Optimizing within the Supply Chain: A Mathematical Model for Inventory Optimization with respect to Demand Planning

Abstract: This thesis examines how to design a mathematical inventory model for a ”Fast Moving Consumer Goods”-company (FMCG-company), which determines the optimal reorder point and order quantity such that the average inventory cost is minimized. The thesis was made in collaboration with a ”Software as a Service”- company which provided the data containing information about the products and inventory management of one of their customers, a FMCG-company. The thesis first considers a basic EOQ-model, with constant demand rate, that suggests a reorder time and order quantity for the products. Since constant demand rate might be an unrealistic assumption for a FMCG-company, the thesis also considers a (R,Q)-model, where the demand was based on a forecast made by using the Holt-Winters model on previous sales history.
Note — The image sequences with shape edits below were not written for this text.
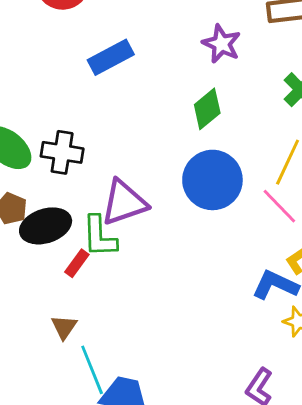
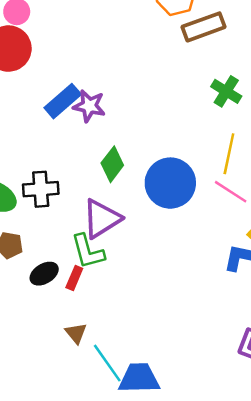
purple star: (222, 44) -> (89, 106), moved
green diamond: (207, 109) -> (112, 164), moved
black ellipse: (46, 226) -> (44, 274), moved, size x0.7

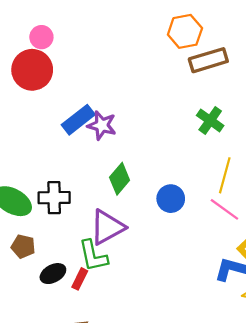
green cross: (226, 91) -> (210, 120), moved
blue circle: (170, 183) -> (171, 199), size x0.6

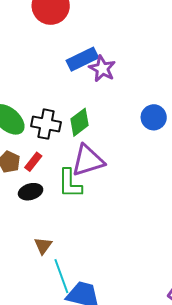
green diamond: (120, 179) -> (80, 122), moved
blue circle: (171, 199) -> (154, 117), moved
red rectangle: (80, 279) -> (33, 162), moved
The solutions were found by investigating the singular points and comparing them to the critical point. The thesis shows that the EOQ-model gives useful results for the most indemand products, while the reorder times for the less popular products are instead impractically high. The (R,Q)-model showed more stable solutions for all products and therefore proves to be a better inventory model for FMCG-companies, as expected. Simulations of the (R,Q)-model showed various inventory cases, where some showed a mismatch between the inventory level and the demand. The cases shows how demand planning can be applied for different products for when to consider changing inventory strategy or discontinuing products and how the orders can be made optimally.